Understanding config.yaml file

To define an interface for your algorithm, it is essential to understand the structure and key components of the config.yaml file (aka spec file).

The config.yaml file specifies how the interface interacts with the algorithm and is located at: bilayers/src/algorithms/algorithm_name/config.yaml.
Here, algorithm_name should accurately represent the task, such as cellpose_inference or cellpose_training.

Each config.yaml contains key sections that define how an algorithm integrates with an interface. These sections include: citations, docker_image, algorithm_folder_name, exec_function, inputs, outputs, parameters, and display_only. The skeleton structure can be copied from an existing example.

Once defined, the config.yaml is processed to generate an executable CLI command, where user-specified inputs are mapped to command-line arguments, facilitating algorithm execution and output retrieval.

Key Sections of `config.yaml`¶

citations: References relevant research citation, doi, and/or license associated with the algorithm.
docker_image: Defines the Docker image used for execution, including the organization, repository name, and tag.
algorithm_folder_name: Specifies the directory where the generated Gradio and Jupyter Notebook interface files are stored.
exec_function: Defines the function that converts the config.yaml (i.e. spec file) into a Gradio or Jupyter Notebook interface. It also includes the base command (e.g., python -m cellpose) that serves as the entry point for execution and a special hidden_args section if applicable.
inputs: Refers to the elements that are translated into command-line arguments for our supported interfaces. Additionally, they contribute to adapting the Bilayers specification for integration with workflow management tools such as Snakemake, Nextflow, or WDL.
outputs: Primarily used for refining the Bilayers specification to be compatible with workflow management tools like Snakemake, Nextflow, or WDL. While they may or may not include a cli_tag, they are NOT involved in generating our interfaces.
parameters: Defines arguments that contribute to CLI command construction. Each parameter under this section either takes user-specified values or defaults when not explicitly provided.
display_only: Contains fields that are displayed on the interface but do not affect CLI execution. These objects must not include a cli_tag.

config.yaml

citations:
  algorithm:
    - name: ""
      doi: ""
      license: ""
      description: ""

docker-image:
  org:
  name:
  tag:
  platform:

algorithm_folder_name:

exec_function:
  name: "generate_cli_command"
  script:
  module:
  cli_command:
  hidden_args:
    # - cli_tag:
    #   value:
    #   cli_order:

inputs:

outputs:

parameters:

display_only:

Before you start working on the config.yaml file, we recommend reviewing the command-line usage of the specific algorithm you’re building an interface for. This will help you determine what should go in inputs, outputs, parameters, display_only, and exec_function’s hidden_args.
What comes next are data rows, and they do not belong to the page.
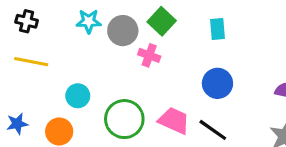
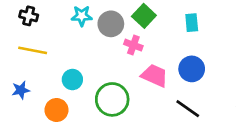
pink trapezoid: (174, 121) -> (155, 76), moved
blue star: (17, 124) -> (21, 90), moved

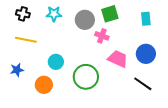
cyan star: (82, 16) -> (54, 14), moved
green square: (144, 16) -> (110, 14), turned 30

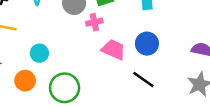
pink cross: (102, 36) -> (94, 22), turned -32
green circle: (86, 77) -> (65, 88), moved

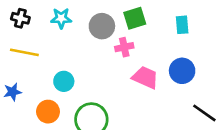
black line: (143, 79) -> (204, 113), moved

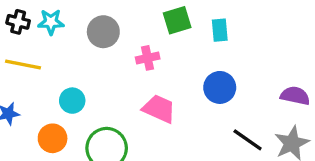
cyan star: (61, 18) -> (51, 22), moved
green square: (135, 18) -> (177, 20), moved
gray circle: (102, 26) -> (103, 32), moved
pink trapezoid: (145, 77) -> (159, 109), moved

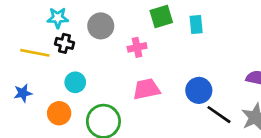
black cross: (18, 22) -> (64, 43), moved
blue circle: (220, 87) -> (199, 90), moved
pink trapezoid: (159, 109) -> (146, 89), turned -36

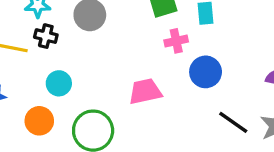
pink cross: (137, 47) -> (176, 41), moved
blue circle: (199, 90) -> (206, 72), moved

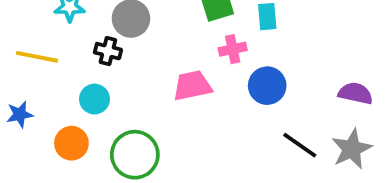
black cross: (46, 36) -> (108, 51), moved
pink trapezoid: (145, 91) -> (192, 86), moved

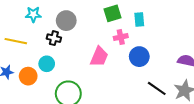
pink trapezoid: (192, 86) -> (99, 57), turned 125
orange circle: (71, 143) -> (28, 76), moved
Understanding `cli_command`¶

The cli_command is the starting point for executing the command line, like python -m cellpose, which is then followed by appending parameters and their arguments. We will cover more about cli_command in the context of the exec_function, but for now, it’s important to understand its role.

Defining citations¶

Citations are used to credit the relevant works associated with the algorithm. Include the correct name, doi, license and description of the algorithm. Guidelines on how to find citations can be found here. Note that interface citations are added dynamically, so you don’t need to include them manually.

config.yml

citations:
  algorithm:
    - name: "cite-1"
      doi: ""
      license: ""
      description: ""
    - name: "cite-2"
      doi: ""
      license: ""
      description: ""

Sample Example:

config.yml

citations:
  algorithm:
    - name: "Cellpose"
      doi: 10.1038/s41592-020-01018-x
      license: "BSD 3-Clause"
      description: "Deep Learning algorithm for cell segmentation in microscopy images"

Defining docker_image¶

Each interface’s Docker image is built on top of the base Docker image specific to the algorithm. Therefore, it’s highly recommended to choose an algorithm with a pre-built Docker image available on DockerHub.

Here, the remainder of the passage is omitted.